Enquanto as crianças dormem, até as oito horas, ela vai para a roça colher o necessário para preparar o almoço, a merenda da escola e o jantar. Tem de tudo, feijão, milho, mandioca para a farinha, tomate, pimentão, pimenta vermelha, quiabo, maxixe, batata doce, cebolinha e coentro. Entre as frutas, encontram-se melancia, laranja, banana, goiaba, limão, maracujá, graviola, ata, e outras tantas mais. Ainda cria galinhas e patos para complementar as refeições da família. O terreno é fértil, fica na encosta de uma serra. O arroz, o açúcar, o café e o sal, comprados na venda localizada em frente à escola Para substituir o pão tem a tapioca. O pagamento feito mensalmente, depois da apresentação da caderneta com as respectivas anotações.
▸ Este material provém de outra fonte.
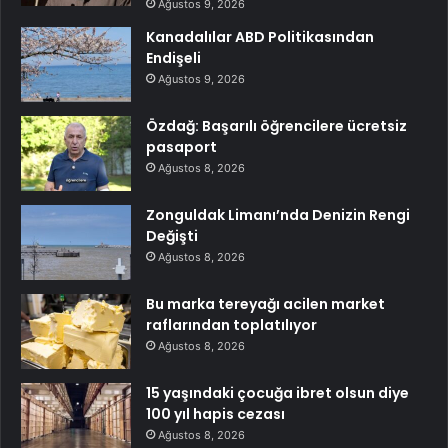
Ağustos 9, 2026
Kanadalılar ABD Politikasından
Endişeli
Ağustos 9, 2026
Özdağ: Başarılı öğrencilere ücretsiz
pasaport
Ağustos 8, 2026
Zonguldak Limanı’nda Denizin Rengi
Değişti
Ağustos 8, 2026
Bu marka tereyağı acilen market
raflarından toplatılıyor
Ağustos 8, 2026
15 yaşındaki çocuğa ibret olsun diye
100 yıl hapis cezası
Ağustos 8, 2026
Vizinhos, distante para mais de quilômetros, terra e casa herdadas do pai do marido, que já encontrou tudo do jeitinho que é hoje, nada modificado, apenas aumentado a área de plantio e algumas introduções de especiarias e temperos. Um açude, feito pelo sogro guarda peixes e camarões para o reforço alimentar.
Quase na hora do retorno do pau-de-arara, trazendo os filhos maiores, é a vez de aprontar os menores para irem à luta, aprender a ler e escrever. Todos de barriga forrada, fardas e sapatos, cuidadosamente passadas e lustrados, e quietinhos sentados no alpendre da casa, a esperar. As horas passam e o caminhão não chega. Inquieta, a mãe não pode fazer nada, não passa ninguém para trazer notícias. A aflição aumenta, as crianças indóceis, quase ficando rebeldes, nunca perderam um dia de aula. As horas se duplicam, o desespero enlouquece a todos, a senhora paralítica também participa da agonia, a gritar pedindo informações sobre o que está acontecendo fora da casa.
O choro aumenta, mãe corre de um lado para outro, ameaça vencer os 30 km a pé, desaconselhada pelos filhos, pelo berreiro deles. A paralítica ameaça levantar-se da cama, não consegue. A mãe desmaia, jogam água sobre ela que desperta mais apavorada. Pede para todos rezarem, mas ninguém conhece uma reza, só os três maiores, os que estão na escola.
Lá longe percebem o levantar de poeira na estrada, parece cavalos em passos um pouco apressados. Eles se aproximam, já dá para ver que é uma carroça, e há alguns meninos sentados. A carroça traz os três filhos de dona Gertrudes, mais os três da casa mais distante. Ao vê-los, sãos e salvos, a mulher pendurou-se no pescoço dos três, enchendo-os de beijos e afagos, não sabia se chorava ou sorria, só alegria!
O carroceiro deixou as crianças com a mãe, e rumou para entregar os outros três. O que aconteceu foi descrito pelo Edmilson, o maior, que relatou: o caminhão, ao ir apanhar os alunos para levá-los de volta, bateu em um carro quase na porta da escola, com prejuízo enorme para o dono do automóvel, embora um pouco velho, ainda servia para alguma coisa. Chamaram a polícia para determinar de quem fora a culpa, recaindo no motorista do caminhão. Pedido os documentos, constatou-se que ele não os tinha. A polícia prendeu o caminhão e o seu motorista, impedindo-o de levar os alunos para as suas casas. Não havia ninguém disposto a fazer esse serviço. O jeito foi mandá-los na carroça do seu Mosquito, que morava lá para as bandas do Carreirão, local de moradia dos meninos.